U.S. small companies that derive the majority of their revenues within the U.S. are somewhat insulated from the gyrations of the Chinese market and oil prices crumbling. As a barometer for U.S. Small-cap companies, the Russell 2000® Index is down -12.24% year-to-date (based on close 1/20/16).
According to Bloomberg’s latest Monthly Survey Table of U.S. GDP Forecasts (1/14/16): The range of GDP forecast was Low = 0%, High = 3.7%, and Average = 2.4% (83 economists surveyed)
Recently the IMF released their latest World Economic Outlook (WEO) on January 19, 2016. Here are some excerpts…

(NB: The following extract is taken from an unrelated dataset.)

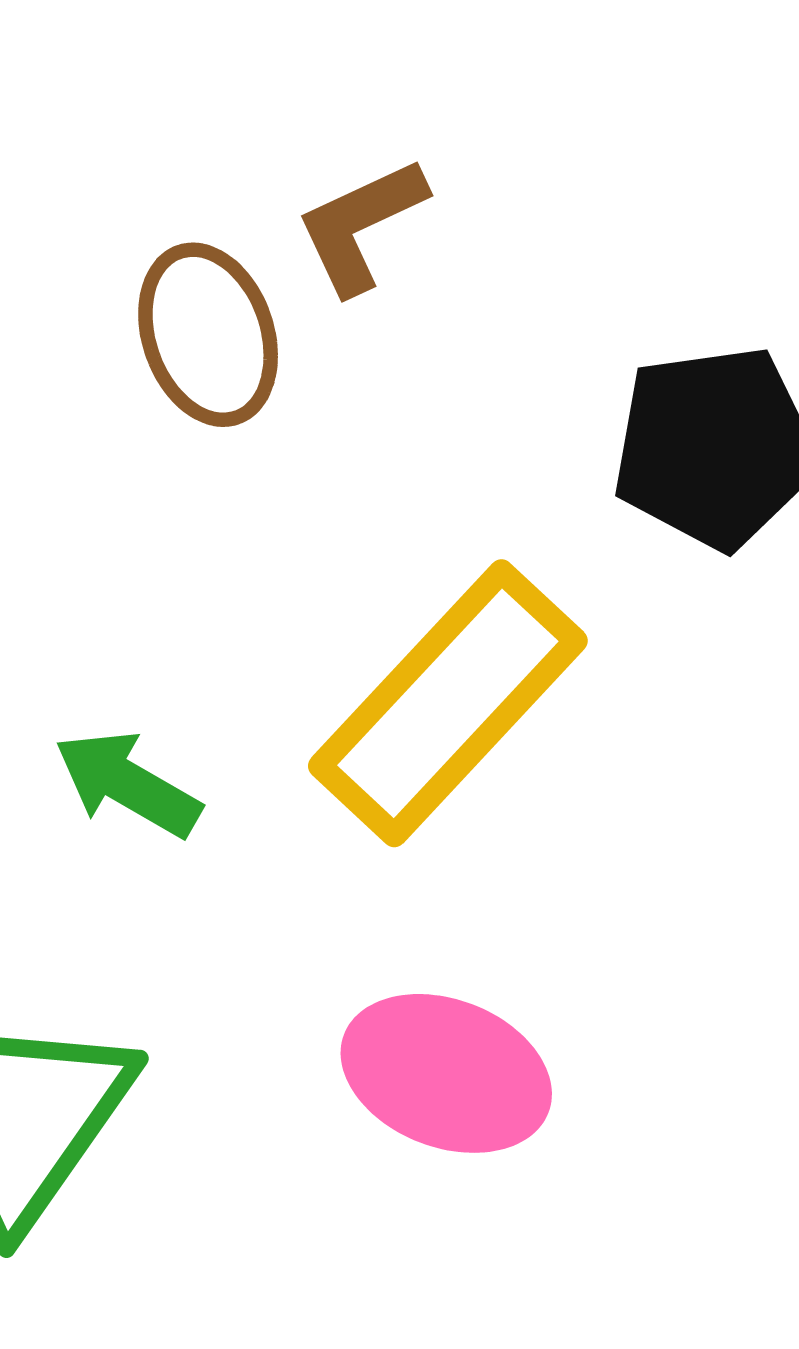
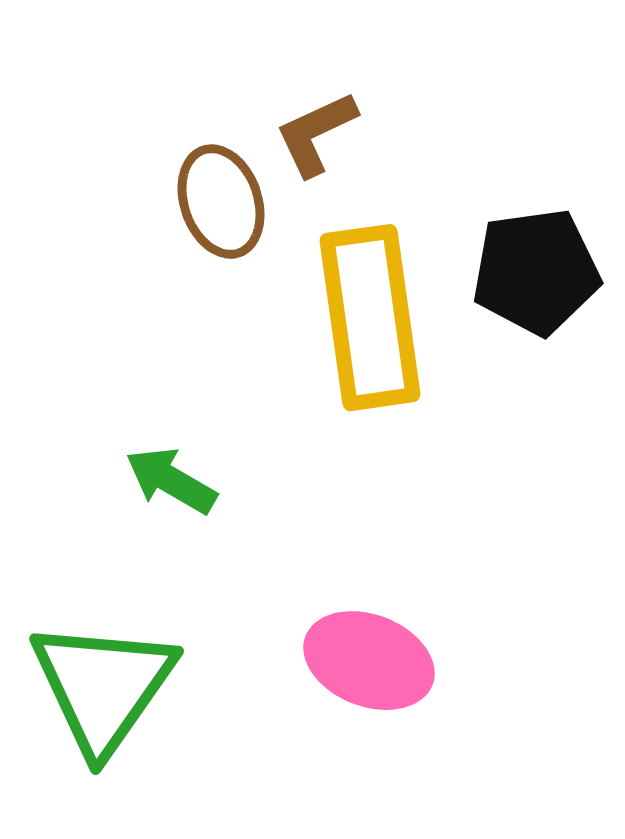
yellow rectangle: (448, 703) -> (370, 318), moved, turned -51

“Overall activity remains robust in the United States, supported by still-easy financial conditions and strengthening housing and labor markets. But there are also challenges stemming from the strength of the dollar, which is causing the U.S. manufacturing sector to shrink marginally”
“The WEO Update now projects global growth at 3.4% this year and 3.6% in 2017.”

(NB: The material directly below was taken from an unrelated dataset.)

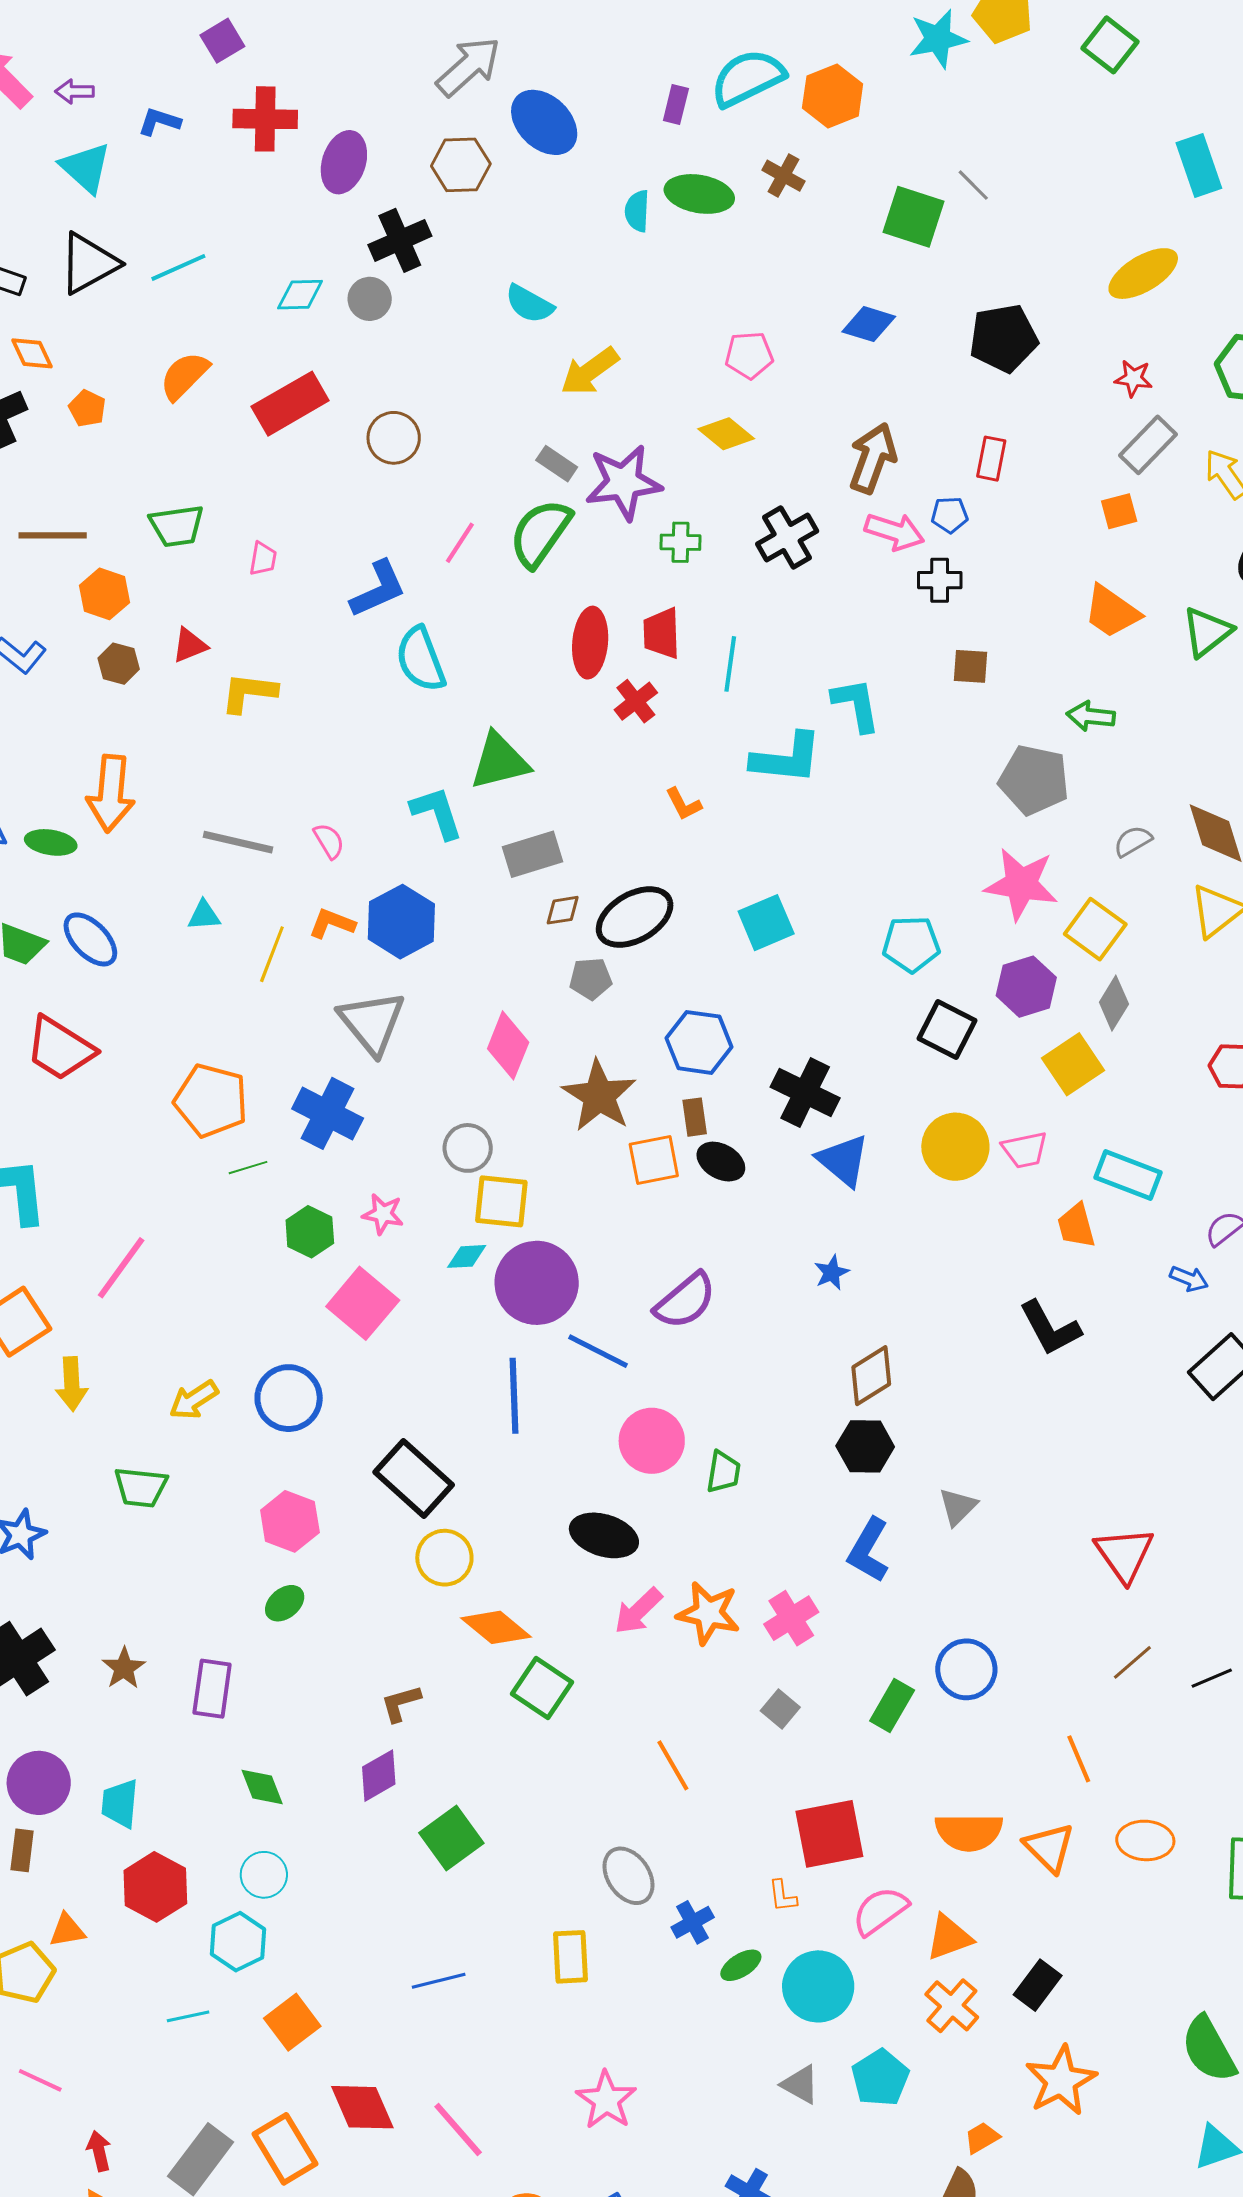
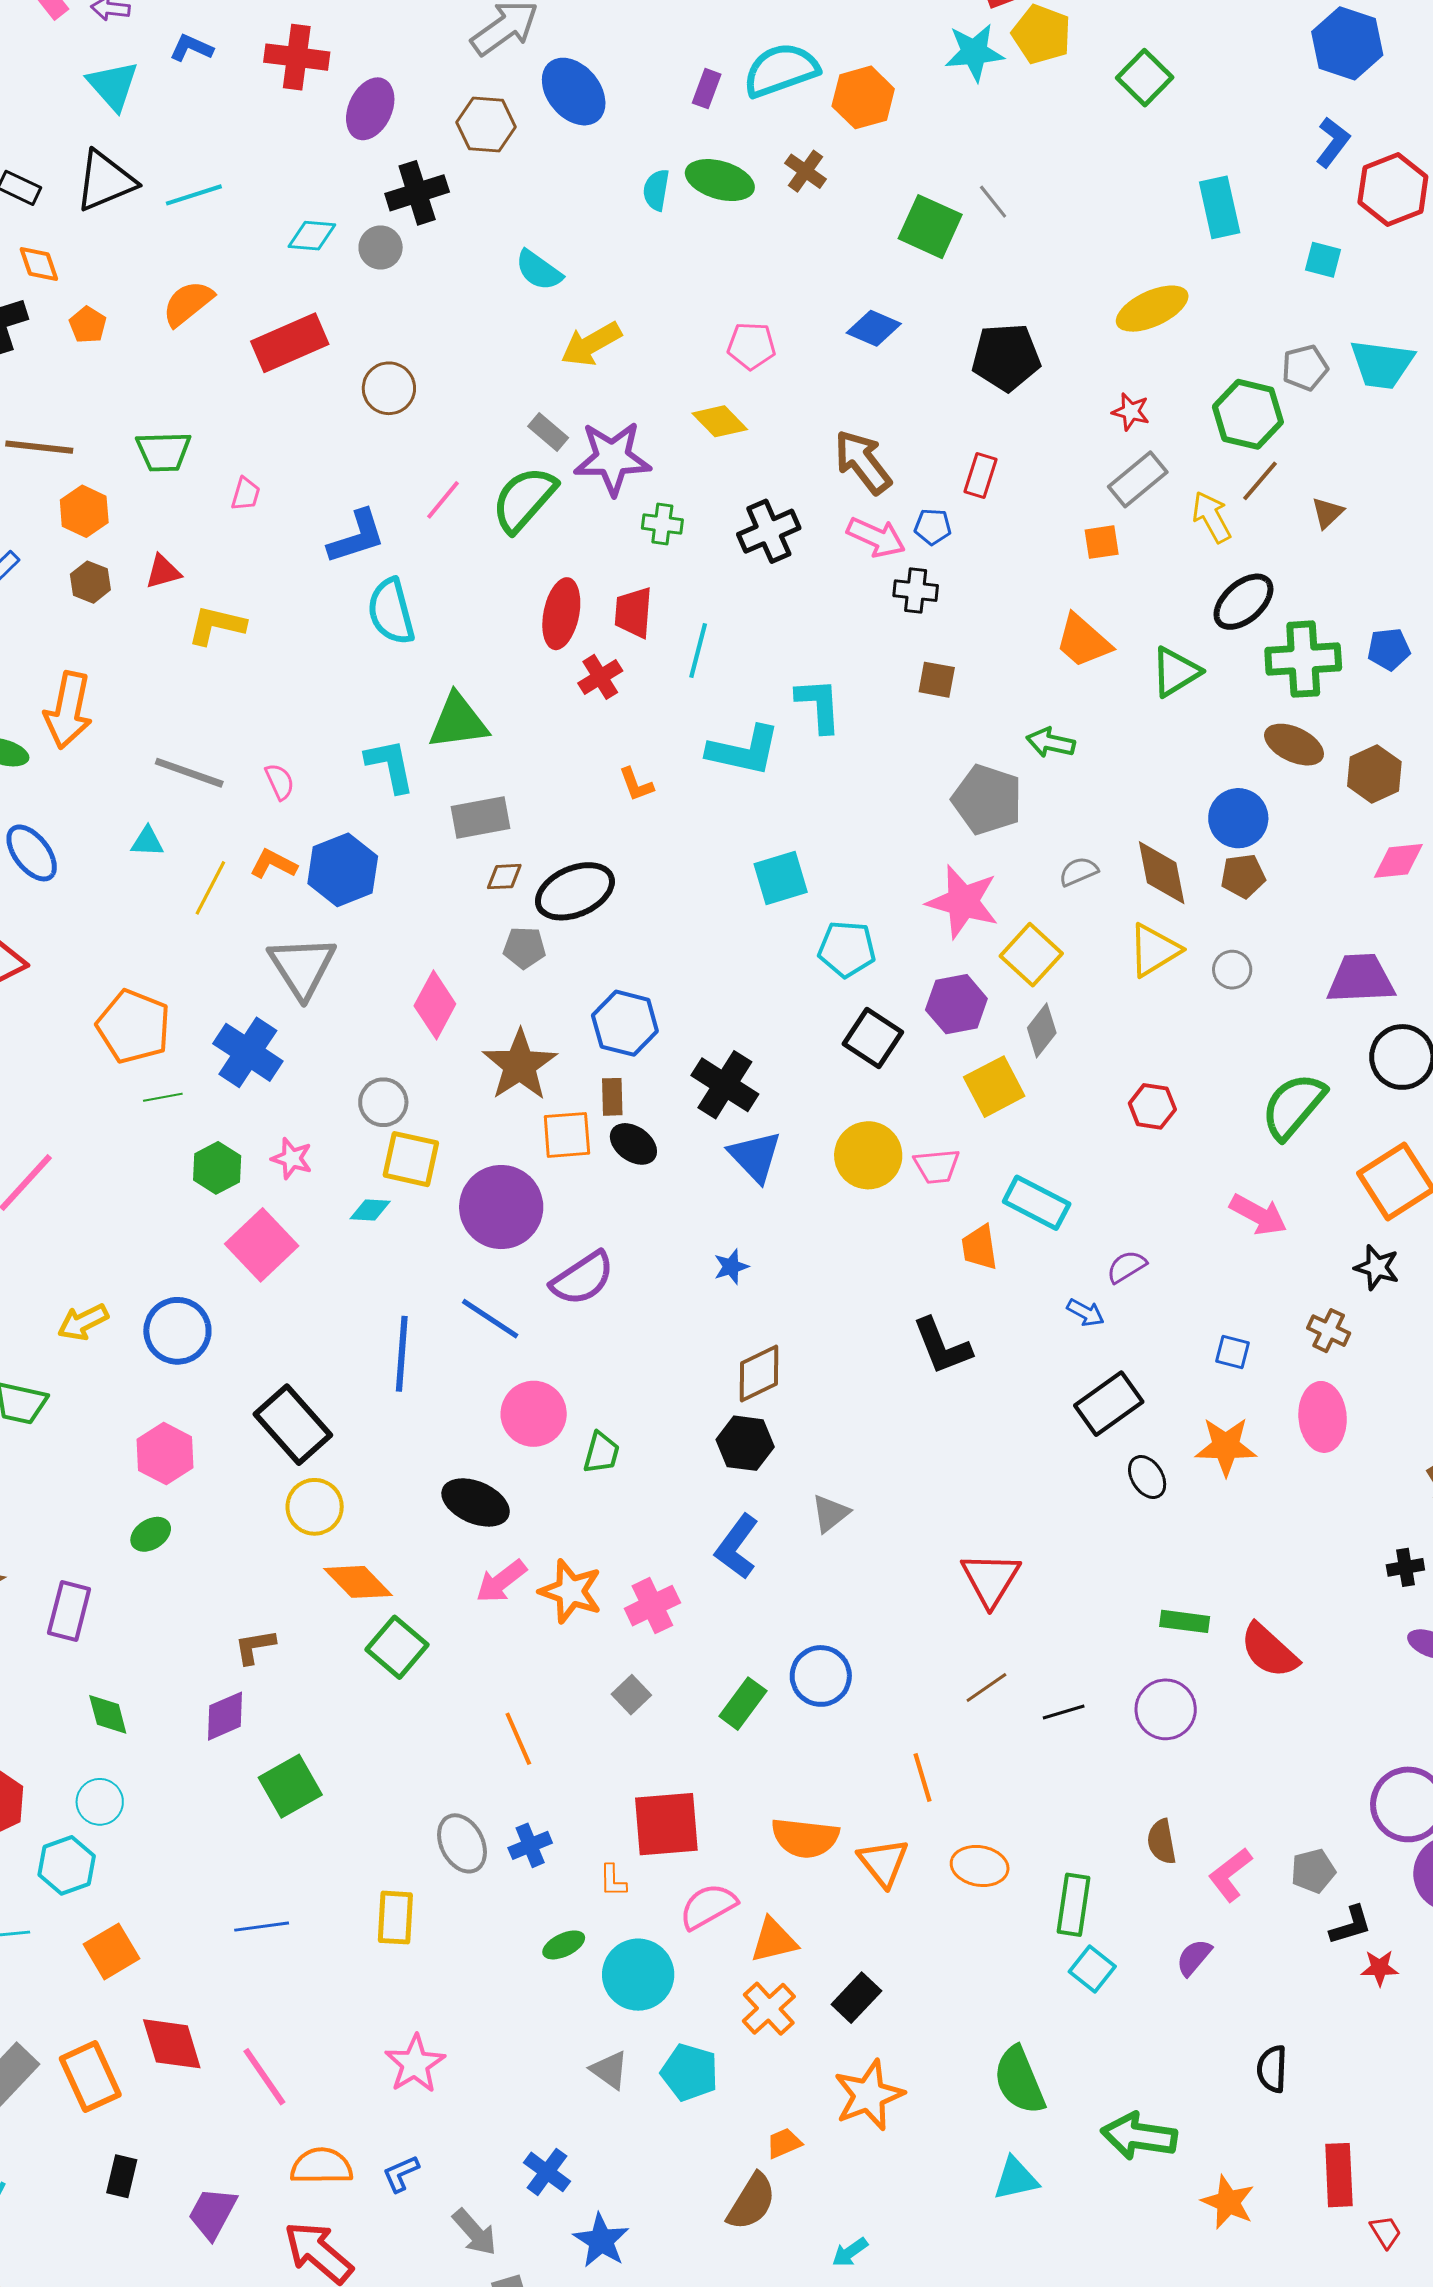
brown arrow: (873, 458) -> (863, 462), turned -64
cyan square: (766, 923) -> (781, 878), moved
purple circle: (537, 1283) -> (501, 1207), moved
blue cross: (693, 1922) -> (530, 1845), moved
cyan pentagon: (880, 2078) -> (690, 2072), turned -30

Considered a gauge for measuring fear in the market, the CBOE Russell 2000 Volatility Index (RVX) climbed from 18.32 to 30.20, a +39.34% move (12/29/15 – 1/20/16). RVX appears to be approaching levels seen during the sell-off last August (RVX at 39.63).
The markets may not always behave rationally and the question is are we heading for a recession or not?
Without a pending recession, RVX which measures the market expectation of 30-day volatility implicit in the prices of near-term Russell 2000 Index options are relatively high and would be expected to revert towards the mean. In 2015, the RVX average was 19.39. Strategies to benefit from declining volatility implied volatility include RUT option spreads i.e. selling Iron Condor, Butterflies, Straddles/Strangles, etc. Trading options/futures on RVX are also available.